Balanced trees

In a previous article on complexity, i.e. performance trends in code, I said that trees can be useful ways of storing data, but they only work if they’re reasonably well balanced. In this context, balanced means that no path from the root node of the tree to a leaf node is much longer than any other path. Balanced trees tend to be symmetrical and bushy, rather than long and straggly.

Balanced trees are great, but how do you encourage a tree to be balanced? In this article I will describe one approach to this, which is the 2-3-4 tree, which is a special case of the B-tree. I’ll explain 2-3-4 trees in general and then give examples of building two trees. Comparing the two trees will touch on another common issue in computing, which is allocating storage in blocks and how efficiently those blocks are used.

Recap of binary trees

Before we get into 2-3-4 trees, here’s a recap of binary trees. Binary trees are simpler than 2-3-4 trees, which makes them easier to understand but also prone to becoming unbalanced.
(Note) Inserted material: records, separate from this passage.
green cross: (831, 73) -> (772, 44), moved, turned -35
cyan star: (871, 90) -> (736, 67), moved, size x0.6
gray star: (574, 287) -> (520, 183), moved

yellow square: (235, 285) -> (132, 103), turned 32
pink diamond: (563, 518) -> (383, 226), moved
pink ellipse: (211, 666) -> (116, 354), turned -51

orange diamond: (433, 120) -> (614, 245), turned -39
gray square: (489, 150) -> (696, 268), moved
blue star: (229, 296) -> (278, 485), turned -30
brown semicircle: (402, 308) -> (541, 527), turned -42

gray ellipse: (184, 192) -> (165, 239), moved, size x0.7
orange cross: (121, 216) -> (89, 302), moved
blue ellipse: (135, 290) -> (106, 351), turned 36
A binary tree is made up of nodes connected to up to two other nodes (hence their name). Each node holds a value – for the sake of this article I will assume all values in trees are integers, but they could be anything that could be put into an order – strings, floating point numbers, complex data types if values of that type can be described as greater or less than other values, etc.

The tree is usually drawn upside down – the single root node is at the top, and the two nodes it’s connected to (its children) are below it, and the nodes with no children at the bottom are called leaf nodes. The only other important thing is that the value in the left child of a node is less than the node’s value, and the value in the right child is greater than the node’s value.
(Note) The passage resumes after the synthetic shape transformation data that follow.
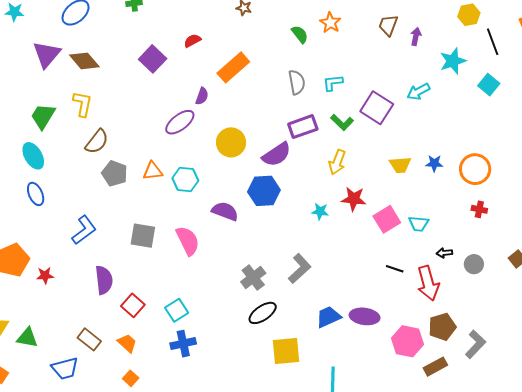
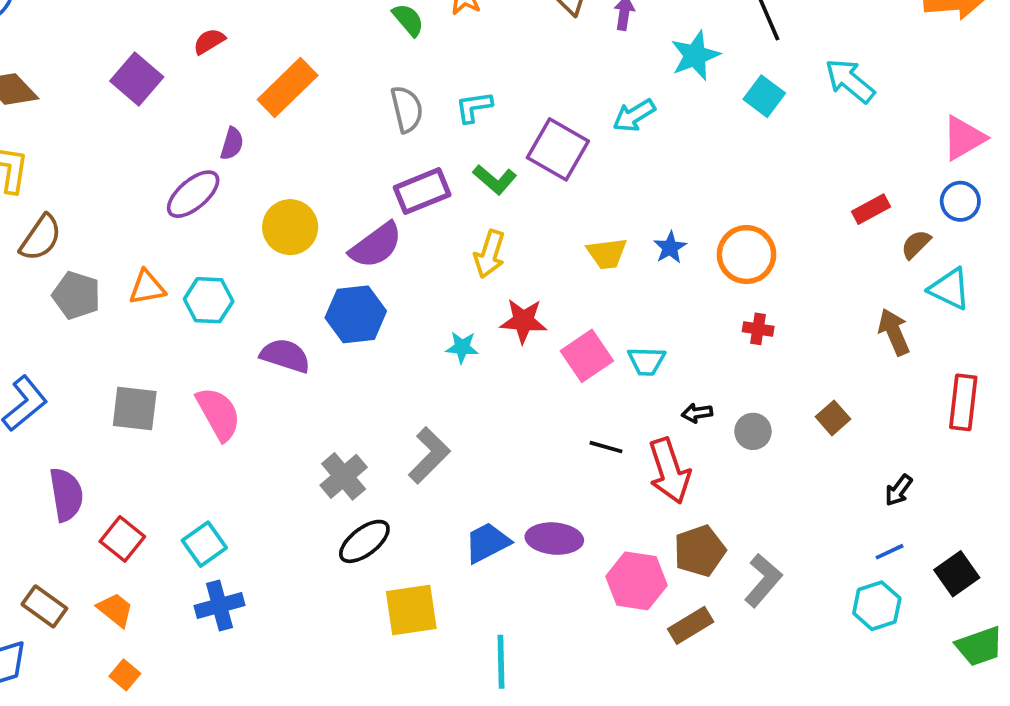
blue star: (434, 163) -> (670, 247), turned -30

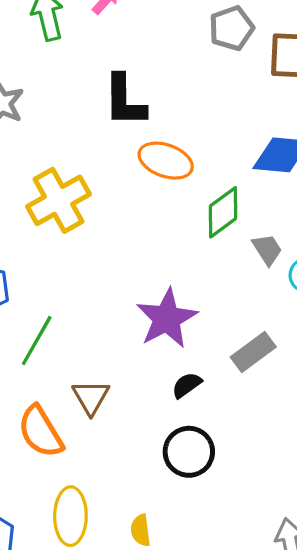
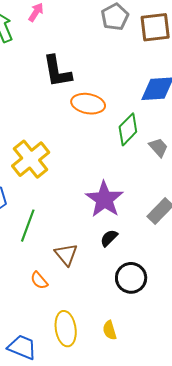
yellow cross: (58, 200) -> (31, 159), moved
black semicircle: (187, 385) -> (109, 238), moved
orange semicircle: (41, 432) -> (39, 280), size x0.6

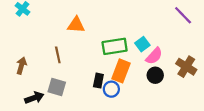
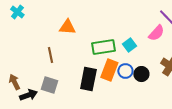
pink semicircle: (154, 56) -> (156, 33), moved
brown arrow: (21, 66) -> (14, 82), moved, turned -42
black rectangle: (98, 81) -> (88, 79), size x1.6
blue circle: (111, 89) -> (125, 71), moved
the numbers 1-7 in a perfectly balanced binary tree

The rule about left and right children means that searching for a value in a binary tree can be much quicker than if the same values were in a list. The way to search is:

Start at the root node.
If the current node is null or empty, return with the news that the value is missing.
If the current node is the value you’re looking for, return it and stop.
If the value you’re looking for is less than the current node’s, repeat from step 2 using the left child as the current node.
If the value you’re looking for is greater than the current node’s, repeat from step 2 using the right child as the current node.

Step 2 might seem a bit odd, but it handles both the cases that a node has no left child or no right child.
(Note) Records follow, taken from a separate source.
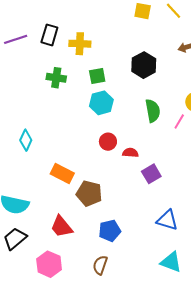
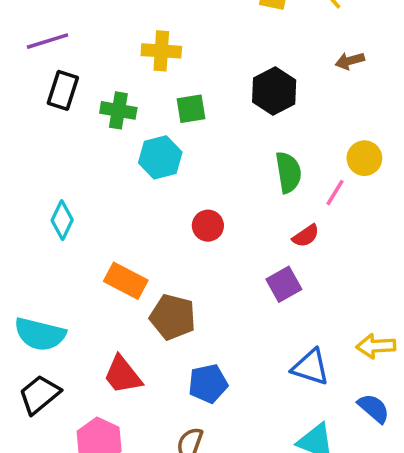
black rectangle: (49, 35) -> (63, 90), moved
cyan hexagon: (101, 103) -> (160, 157), moved
red semicircle: (130, 153) -> (306, 236), moved, turned 140

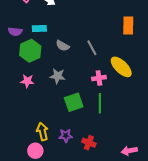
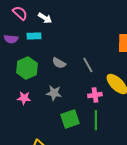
cyan rectangle: (39, 29) -> (34, 36), moved
purple semicircle: (15, 32) -> (11, 39), moved

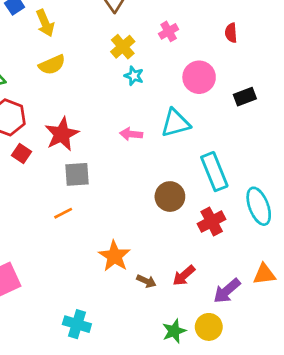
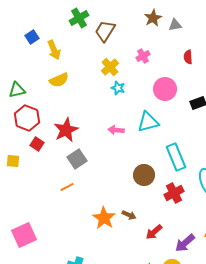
gray square: (77, 174) -> (77, 159), turned -30
brown arrow: (146, 281) -> (129, 215), moved

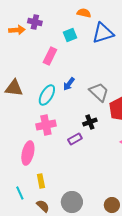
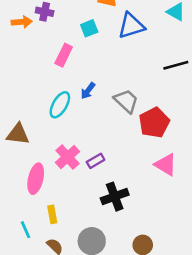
brown triangle: (14, 88) -> (18, 134), moved
black cross: (90, 122) -> (115, 197), moved, size x1.5
pink cross: (46, 125) -> (68, 157), moved, turned -30

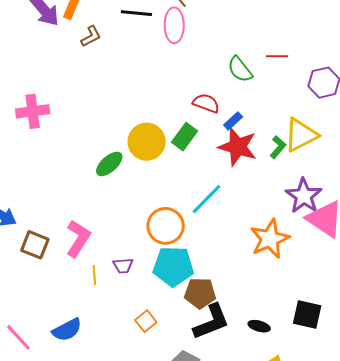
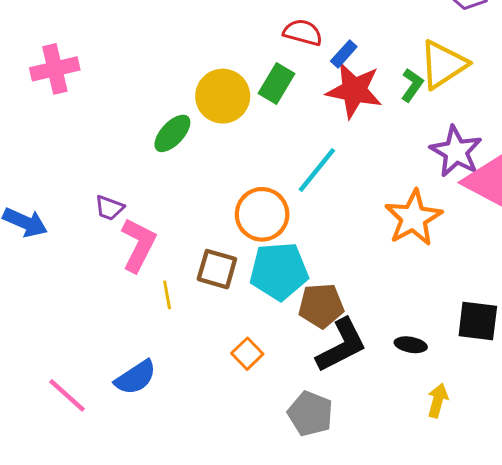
brown square: (35, 245) -> (217, 269), moved
purple trapezoid: (123, 266) -> (109, 208), moved, turned 30

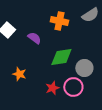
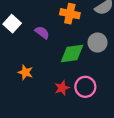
gray circle: (84, 68) -> (97, 42), moved

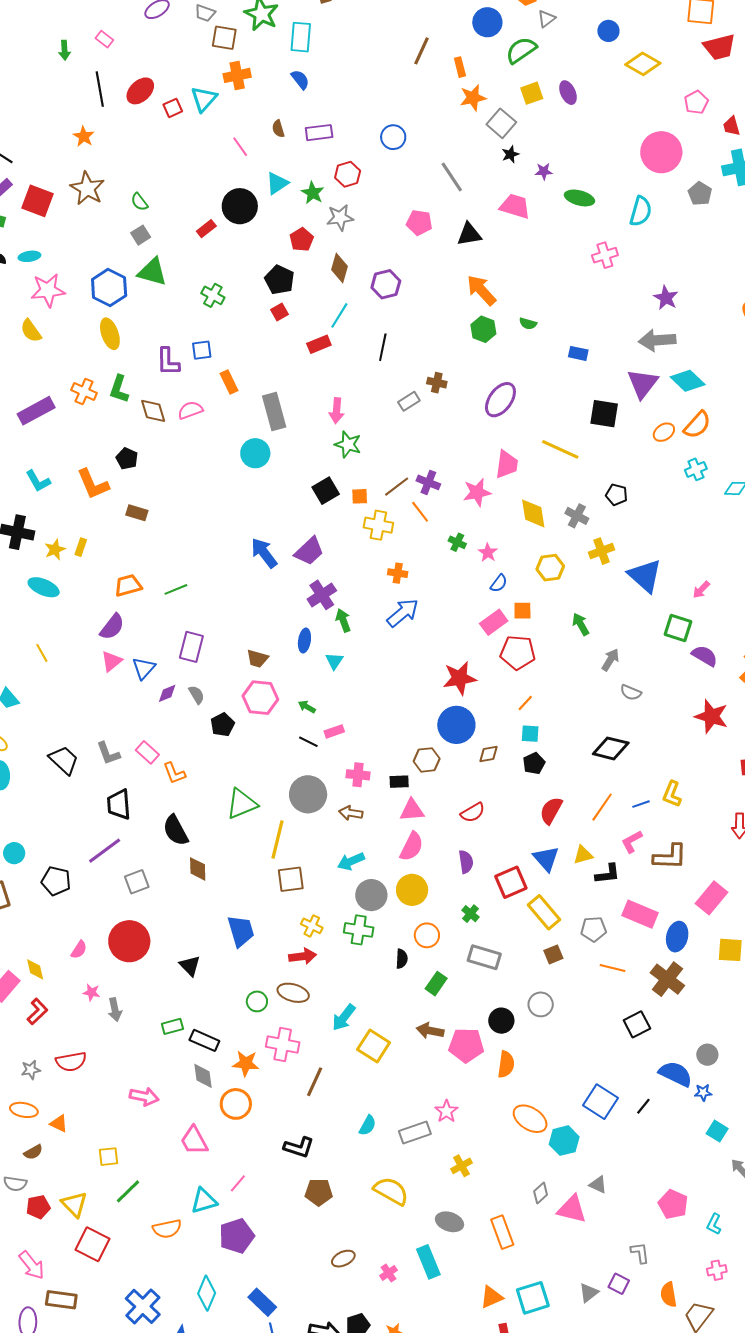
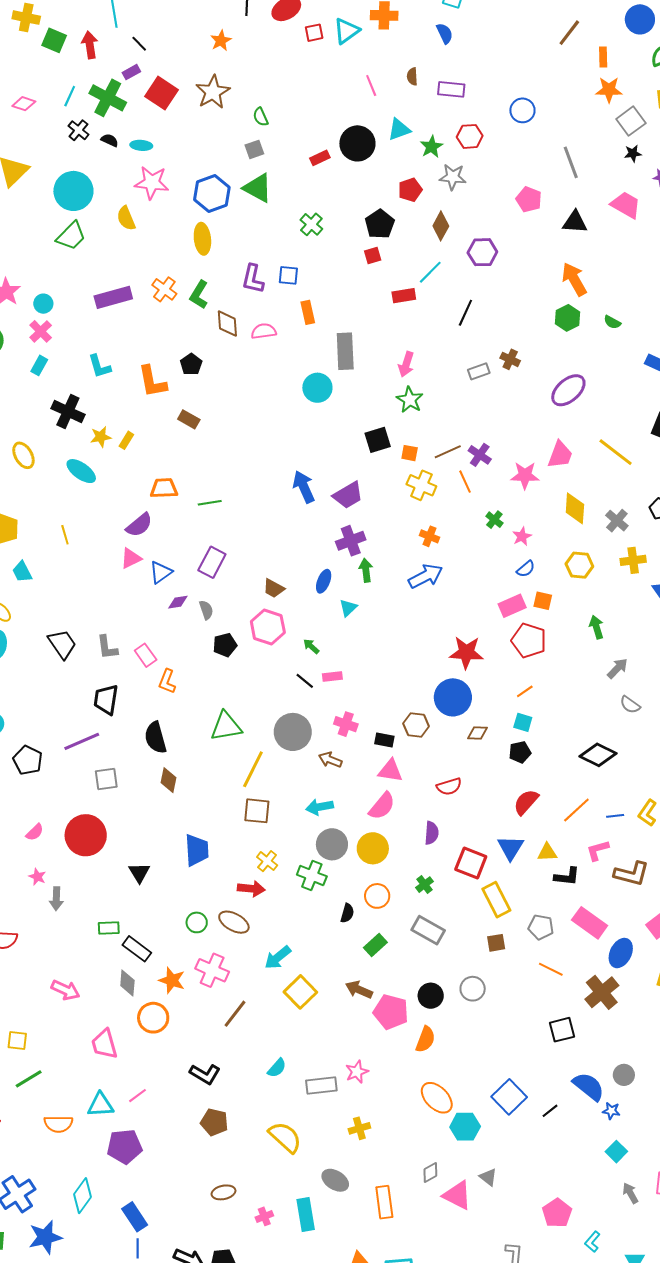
orange L-shape: (174, 773) -> (167, 681), turned 30
red square: (511, 882) -> (471, 863), turned 32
The reason why a balanced binary tree is good for storing data (actually, for storing it in a way that means looking for things later is efficient) is that each time around the loop above, you discard half the remaining options. If the value you’re looking for is less than the current node’s value, you don’t look at the right child or its descendants (and vice versa for the left child).

When you add a new value to a binary tree, you look for the value in the tree and add the new value to the node where you give up. I.e. you add the new value to the node that’s the nearest miss for the new value (as far as the tree’s concerned, rather than e.g. the positions of the nodes’ values on the number line).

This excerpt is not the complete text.